The cab I caught from the airport had seatbelts and airbag. I paid a bit more for the ride because of these federally-mandated safety features, just as I did for my own car at home. But I am glad to pay more to ride in a safer car, unlike the death traps that my parents drove me around in as a kid.
The airport is located in the spectacular Grand Teton National Park, and within 40 miles of Yellowstone, both owned and operated by the federal government (eminent domain, anyone?). We passed construction crews doing work on the parks' main highway. I imagine they are very happy to have work paid for by U.S. taxpayers.
We arrived in the town of Jackson Hole. Jackson Hole likes to think of itself as a rugged individualist Cowboy town, but its economy is almost entirely based on tourism associated with the national parks and the adjacent ski resort, located on national forest land leased from the federal government. The thousands of gift shop owners, tour guides, waiters, and bar-tenders would be out of work and out of luck if it wasn't for the federal government's presence in the local economy.

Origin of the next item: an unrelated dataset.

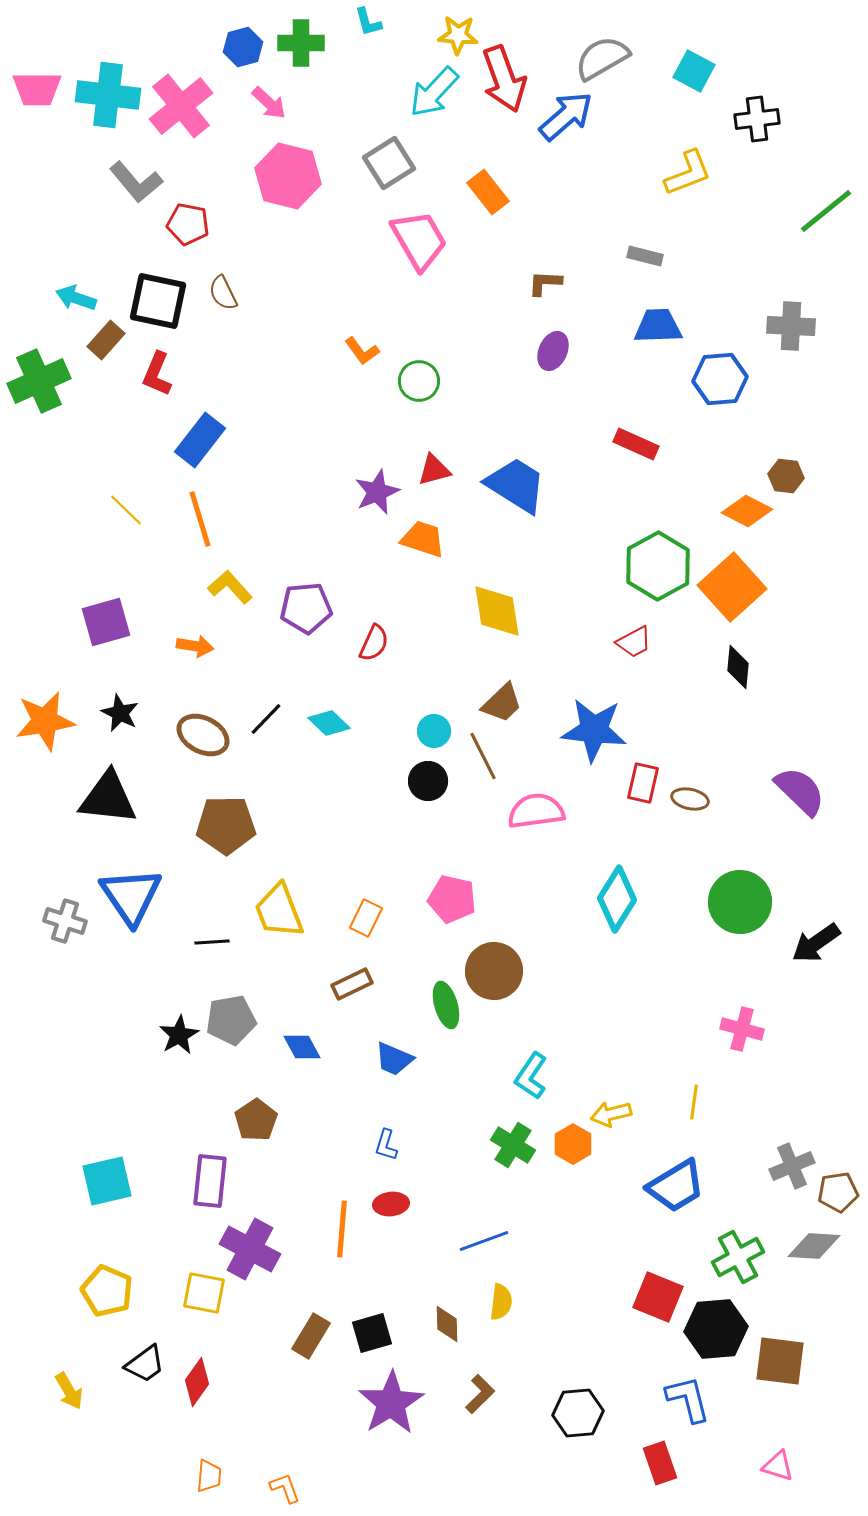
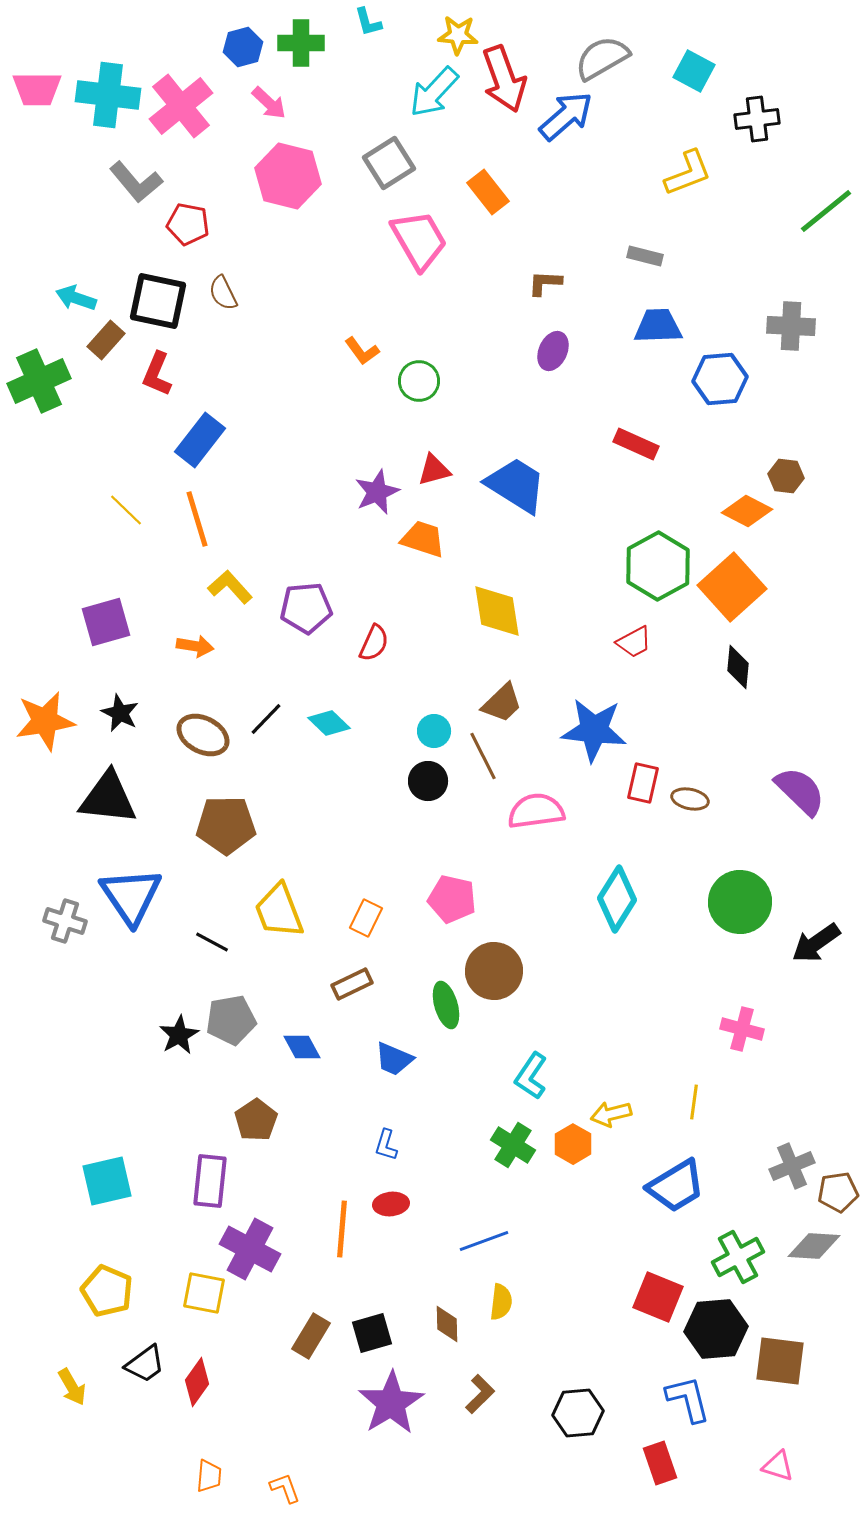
orange line at (200, 519): moved 3 px left
black line at (212, 942): rotated 32 degrees clockwise
yellow arrow at (69, 1391): moved 3 px right, 4 px up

I went out dinner, and the steak that was served to me (great beef out here!) had to meet U.S. inspections and safety standards to reduce food-borne illnesses. My GI track is thankful.

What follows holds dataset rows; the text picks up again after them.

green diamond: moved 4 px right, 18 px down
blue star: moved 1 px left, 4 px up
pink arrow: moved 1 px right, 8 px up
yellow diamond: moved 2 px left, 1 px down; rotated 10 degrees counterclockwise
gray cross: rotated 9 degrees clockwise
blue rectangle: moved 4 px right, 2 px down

The next day, I had to pick up a few toiletries from the local K-Mart. I walked through the store's pharmacy, and saw shelf after shelf stocked with OTC drugs regulated by the FDA, and of course the pharmacist behind the counter could only dispense prescriptions that meet the FDA's safety standards. Much better than the days when snake oil salesmen could sell vile and often toxic remedies from downtown Jackson Hole!
Oh, and right now, I write this blog connected from a PC connected to the Internet. The internet, you know, was created by federal research and development money. And when I speak to the doctors in a few minutes, I would wager that most of them had their graduate medical education paid for by the federal government, make much of their incomes from Medicare, and regularly prescribe drugs regulated by the FDA and avail themselves of medical research conducted by the NIH.
What does this have to do with health reform? Well, if we accept that the federal government has a necessary role in making sure that planes don't fall out of the sky or crash into mountains or each other, in ensuring the safety of the cars we ride in, in owning and preserving some of the most beautiful places on earth as national parks and forests, by buttressing local economies by the tourism created by these great spaces, by regulating the safety of food and drugs, by giving us the enormous benefits of federally funded research and development, then why shouldn't government have a consequential role in ensuring that all Americans have access to health insurance and regulating the worse aspects of the private health insurance market, like turning down people because they are sick? Government is necessary when unregulated private markets can't or won't protect or provide necessary benefits to the public on their own. Too much government can be bad, but too little government would leave us without the demonstrated benefits of having it involved in so many good and necessary ways in our daily lives. Just look at Jackson Hole, Wyoming.
Today's questions: Do you think the government should have an "inconsequential" role in our lives and in health care? If so, would you get rid of FDA, NIH, Medicare, and Medicaid? And can the private market really be counted on to ensure the safety of food and drugs, fund medical research, and provide access to health insurance? How?